# Lab 2 - Probability in Machine Learning

Welcome to the Probability in Machine Learning Lab! In this lab, we will explore how probability theory plays a crucial role in machine learning. We will start with a simple coin flip example to grasp the basics and then move on to build a Bayesian email classifier. Let's dive in!

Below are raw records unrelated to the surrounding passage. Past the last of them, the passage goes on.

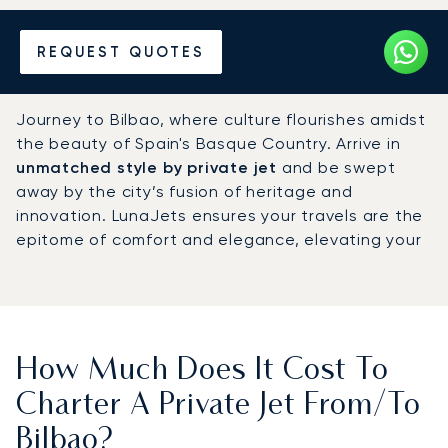
Hire a Private Jet to or from
REQUEST QUOTES
Bilbao
Journey to Bilbao, where culture flourishes amidst
the beauty of Spain's Basque Country. Arrive in
unmatched style by private jet
and be swept
away by the city’s fusion of heritage and
innovation. LunaJets ensures your travels are the
epitome of comfort and elegance, elevating your
experience from the moment you take to the
skies.
How Much Does It Cost To
Charter A Private Jet From/to
Bilbao?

## Setting Up the Environment

First, let's import the necessary libraries.


In [None]:
import pandas as pd
import numpy as np

## Part 1: Coin Flip Probability Example

### Objective:
To understand basic probability and Python coding through a coin flip example.

### Simulating Coin Flips
We will simulate flipping a coin 1000 times.


In [None]:
# Simulating 1000 coin flips, 0 for 'tails' and 1 for 'heads'
coin_flips = np.random.choice(['heads', 'tails'], size=1000)
df_coin = pd.DataFrame({'flip_result': coin_flips})

### Analyzing Flip Results
Now, let's count how many heads and tails we got.

In [None]:
flip_counts = df_coin['flip_result'].value_counts()
print(flip_counts)

flip_result
heads    500
tails    500
Name: count, dtype: int64


### Calculating Probabilities
Next, we will calculate the probability of getting heads or tails.

In [None]:
p_heads = flip_counts['heads'] / len(df_coin)
p_tails = flip_counts['tails'] / len(df_coin)
print(f"Probability of Heads: {p_heads}")
print(f"Probability of Tails: {p_tails}")

Probability of Heads: 0.5
Probability of Tails: 0.5


## Part 2: Bayesian Email Classifier

### Objective:
Now, you will build a Bayesian email classifier to differentiate between 'spam' and 'ham' (not spam) emails.

### Task 1: Exploring the Dataset
First, load and explore the dataset. You can either find and use a dataset or use the following code to simulate a sample dataset.

In [None]:
# The following code snippet creates a simulated email classification (spam and not spam) dataset with 1000 data points.

import pandas as pd
import numpy as np

# Sample size
n_samples = 1000

# Simulating data
np.random.seed(42)

data = {
    'email_length': np.random.normal(100, 20, n_samples).astype(int),
    'contains_free': np.random.choice([0, 1], size=n_samples, p=[0.7, 0.3]),
    'contains_winner': np.random.choice([0, 1], size=n_samples, p=[0.5, 0.5]),
    'time_of_day': np.random.choice(['morning', 'afternoon', 'evening', 'night'], n_samples),
    'label': np.random.choice(['spam', 'ham'], n_samples, p=[0.4, 0.6])
}

df = pd.DataFrame(data)

#Replace labels with ones with some relationship
for index, row in df.iterrows():
    prob = min(1, .7 *row["contains_free"] + .7*row["contains_winner"]+.1)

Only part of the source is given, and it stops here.